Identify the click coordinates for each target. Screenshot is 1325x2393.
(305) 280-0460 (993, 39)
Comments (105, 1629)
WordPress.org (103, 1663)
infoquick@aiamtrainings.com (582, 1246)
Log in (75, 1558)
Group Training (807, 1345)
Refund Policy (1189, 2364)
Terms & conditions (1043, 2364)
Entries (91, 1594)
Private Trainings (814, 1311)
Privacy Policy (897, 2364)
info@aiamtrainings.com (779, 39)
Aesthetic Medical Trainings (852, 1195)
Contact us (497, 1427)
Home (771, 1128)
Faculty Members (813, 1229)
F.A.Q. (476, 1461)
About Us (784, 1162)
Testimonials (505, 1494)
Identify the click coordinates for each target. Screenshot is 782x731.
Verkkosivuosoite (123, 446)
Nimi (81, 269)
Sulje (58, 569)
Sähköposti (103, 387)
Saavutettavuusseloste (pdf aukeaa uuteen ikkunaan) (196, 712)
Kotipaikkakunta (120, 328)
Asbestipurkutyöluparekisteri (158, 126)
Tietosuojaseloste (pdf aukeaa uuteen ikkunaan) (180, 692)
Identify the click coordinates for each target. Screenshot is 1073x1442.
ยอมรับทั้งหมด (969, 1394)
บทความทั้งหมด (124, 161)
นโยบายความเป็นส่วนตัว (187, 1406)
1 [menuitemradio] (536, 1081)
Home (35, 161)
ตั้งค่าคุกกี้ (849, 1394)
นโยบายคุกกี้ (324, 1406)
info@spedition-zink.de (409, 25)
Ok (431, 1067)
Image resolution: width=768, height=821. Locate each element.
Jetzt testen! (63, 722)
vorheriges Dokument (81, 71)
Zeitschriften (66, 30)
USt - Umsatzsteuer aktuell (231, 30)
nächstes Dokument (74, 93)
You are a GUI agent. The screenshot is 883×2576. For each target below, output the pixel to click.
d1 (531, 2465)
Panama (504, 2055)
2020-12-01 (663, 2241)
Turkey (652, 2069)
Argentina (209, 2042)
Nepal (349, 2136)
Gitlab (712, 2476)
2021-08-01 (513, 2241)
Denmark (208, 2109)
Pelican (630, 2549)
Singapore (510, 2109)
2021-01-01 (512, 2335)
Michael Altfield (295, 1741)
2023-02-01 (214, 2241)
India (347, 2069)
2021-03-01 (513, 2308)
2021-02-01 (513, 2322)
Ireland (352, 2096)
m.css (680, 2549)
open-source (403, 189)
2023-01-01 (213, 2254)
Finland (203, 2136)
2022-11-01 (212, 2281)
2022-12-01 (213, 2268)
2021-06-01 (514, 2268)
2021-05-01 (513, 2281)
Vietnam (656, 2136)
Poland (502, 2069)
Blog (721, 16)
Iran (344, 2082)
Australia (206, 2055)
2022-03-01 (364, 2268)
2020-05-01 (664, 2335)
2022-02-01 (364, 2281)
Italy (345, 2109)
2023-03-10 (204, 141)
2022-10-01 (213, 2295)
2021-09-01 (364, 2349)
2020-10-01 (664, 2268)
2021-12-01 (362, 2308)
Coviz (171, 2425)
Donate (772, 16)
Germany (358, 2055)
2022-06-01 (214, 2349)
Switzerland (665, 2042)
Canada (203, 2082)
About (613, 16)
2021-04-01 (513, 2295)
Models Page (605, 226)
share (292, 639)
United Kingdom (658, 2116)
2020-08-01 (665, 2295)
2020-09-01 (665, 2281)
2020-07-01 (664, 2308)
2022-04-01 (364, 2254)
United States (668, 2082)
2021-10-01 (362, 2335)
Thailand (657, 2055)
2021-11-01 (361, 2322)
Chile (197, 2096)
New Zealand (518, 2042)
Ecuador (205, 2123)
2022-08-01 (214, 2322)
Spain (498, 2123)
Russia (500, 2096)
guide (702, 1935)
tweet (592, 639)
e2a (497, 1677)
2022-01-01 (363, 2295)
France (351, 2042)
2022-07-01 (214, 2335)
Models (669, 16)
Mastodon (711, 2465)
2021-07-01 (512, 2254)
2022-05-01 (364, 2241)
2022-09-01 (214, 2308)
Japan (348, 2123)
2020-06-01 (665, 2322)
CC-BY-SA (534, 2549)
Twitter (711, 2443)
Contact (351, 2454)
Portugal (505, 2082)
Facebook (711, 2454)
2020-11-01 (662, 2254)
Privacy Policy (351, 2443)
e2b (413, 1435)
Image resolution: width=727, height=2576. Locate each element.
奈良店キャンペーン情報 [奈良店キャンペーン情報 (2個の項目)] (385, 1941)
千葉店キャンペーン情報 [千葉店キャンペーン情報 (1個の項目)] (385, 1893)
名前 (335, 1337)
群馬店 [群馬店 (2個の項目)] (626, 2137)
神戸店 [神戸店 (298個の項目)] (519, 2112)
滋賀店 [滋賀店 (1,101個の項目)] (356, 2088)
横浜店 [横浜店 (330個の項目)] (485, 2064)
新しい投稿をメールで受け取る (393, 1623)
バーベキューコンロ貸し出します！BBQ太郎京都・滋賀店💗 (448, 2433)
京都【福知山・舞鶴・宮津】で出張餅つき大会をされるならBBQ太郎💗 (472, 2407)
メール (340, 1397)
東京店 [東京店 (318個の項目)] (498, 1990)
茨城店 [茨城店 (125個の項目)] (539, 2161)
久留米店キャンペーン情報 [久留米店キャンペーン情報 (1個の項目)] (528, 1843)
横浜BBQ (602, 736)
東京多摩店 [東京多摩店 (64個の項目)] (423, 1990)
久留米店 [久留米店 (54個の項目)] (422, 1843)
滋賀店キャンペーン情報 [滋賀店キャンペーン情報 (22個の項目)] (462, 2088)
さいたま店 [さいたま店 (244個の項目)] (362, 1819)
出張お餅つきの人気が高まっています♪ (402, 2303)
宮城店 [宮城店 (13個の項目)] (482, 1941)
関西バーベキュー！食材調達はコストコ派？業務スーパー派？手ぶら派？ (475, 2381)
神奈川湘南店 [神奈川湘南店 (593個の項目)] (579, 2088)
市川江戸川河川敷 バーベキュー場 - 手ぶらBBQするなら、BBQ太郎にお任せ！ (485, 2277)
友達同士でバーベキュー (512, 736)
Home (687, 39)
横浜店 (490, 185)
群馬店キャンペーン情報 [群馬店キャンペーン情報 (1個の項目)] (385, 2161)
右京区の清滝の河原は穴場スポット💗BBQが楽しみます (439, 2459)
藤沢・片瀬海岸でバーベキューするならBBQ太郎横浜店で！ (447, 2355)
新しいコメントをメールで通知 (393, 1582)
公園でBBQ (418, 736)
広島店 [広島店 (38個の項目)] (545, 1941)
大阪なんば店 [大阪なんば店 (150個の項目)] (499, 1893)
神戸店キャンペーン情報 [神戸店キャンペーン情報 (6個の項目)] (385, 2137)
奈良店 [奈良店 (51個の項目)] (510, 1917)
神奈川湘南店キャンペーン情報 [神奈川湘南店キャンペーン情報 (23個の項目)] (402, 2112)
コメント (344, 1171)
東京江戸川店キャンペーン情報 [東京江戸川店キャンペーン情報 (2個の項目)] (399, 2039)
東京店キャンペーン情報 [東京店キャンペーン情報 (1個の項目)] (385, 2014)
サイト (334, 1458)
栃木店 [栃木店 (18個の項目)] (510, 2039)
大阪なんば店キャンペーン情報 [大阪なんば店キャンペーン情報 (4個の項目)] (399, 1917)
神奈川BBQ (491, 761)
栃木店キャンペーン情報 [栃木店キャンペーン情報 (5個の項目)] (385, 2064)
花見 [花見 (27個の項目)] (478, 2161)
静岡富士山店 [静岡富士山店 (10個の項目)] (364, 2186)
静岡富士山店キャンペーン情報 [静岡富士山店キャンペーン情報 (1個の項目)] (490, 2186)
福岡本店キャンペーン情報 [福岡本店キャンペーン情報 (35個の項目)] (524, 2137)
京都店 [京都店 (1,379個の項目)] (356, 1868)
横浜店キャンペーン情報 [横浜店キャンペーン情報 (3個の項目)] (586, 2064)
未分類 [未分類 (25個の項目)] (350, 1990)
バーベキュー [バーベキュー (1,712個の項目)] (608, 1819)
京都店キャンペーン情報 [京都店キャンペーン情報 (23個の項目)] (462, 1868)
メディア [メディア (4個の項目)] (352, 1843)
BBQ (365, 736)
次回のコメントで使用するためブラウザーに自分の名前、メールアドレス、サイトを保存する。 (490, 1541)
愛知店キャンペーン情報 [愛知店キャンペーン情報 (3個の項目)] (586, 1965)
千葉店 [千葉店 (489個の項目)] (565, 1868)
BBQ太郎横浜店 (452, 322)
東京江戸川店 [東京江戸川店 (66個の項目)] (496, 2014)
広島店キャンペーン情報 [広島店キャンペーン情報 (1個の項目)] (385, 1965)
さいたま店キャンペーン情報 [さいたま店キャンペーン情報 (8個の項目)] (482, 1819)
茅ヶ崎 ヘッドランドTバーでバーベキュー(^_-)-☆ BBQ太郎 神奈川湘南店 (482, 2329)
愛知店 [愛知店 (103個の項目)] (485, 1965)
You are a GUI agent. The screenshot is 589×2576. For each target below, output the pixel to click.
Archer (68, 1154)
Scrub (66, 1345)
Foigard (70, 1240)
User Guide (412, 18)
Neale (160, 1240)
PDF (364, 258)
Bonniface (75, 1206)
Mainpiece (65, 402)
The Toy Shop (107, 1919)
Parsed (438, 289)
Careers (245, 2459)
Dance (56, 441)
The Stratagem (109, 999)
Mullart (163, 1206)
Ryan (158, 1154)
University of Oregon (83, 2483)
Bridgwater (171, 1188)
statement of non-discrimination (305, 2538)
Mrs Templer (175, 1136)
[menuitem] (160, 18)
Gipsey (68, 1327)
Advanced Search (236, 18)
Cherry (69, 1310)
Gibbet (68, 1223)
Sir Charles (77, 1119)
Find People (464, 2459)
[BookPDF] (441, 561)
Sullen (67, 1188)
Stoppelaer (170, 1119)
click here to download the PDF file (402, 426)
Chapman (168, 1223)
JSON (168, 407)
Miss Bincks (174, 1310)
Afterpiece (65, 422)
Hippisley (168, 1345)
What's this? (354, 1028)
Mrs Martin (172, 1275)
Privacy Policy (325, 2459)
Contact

============

> _YOUR TASK_
Your answer should be each line from the entries that includes the string "target".

> _RESPONSE_
Identify the click coordinates for each target. Screenshot is 1325x2393.
Identify the click coordinates for each target. Screenshot is 782x731.
Identify the click coordinates for each target. Screenshot is 1073x1442.
You are a GUI agent. The screenshot is 883×2576. For each target below, output the pixel to click.
You are a GUI agent. The screenshot is 589×2576. For each target below, output the pixel to click.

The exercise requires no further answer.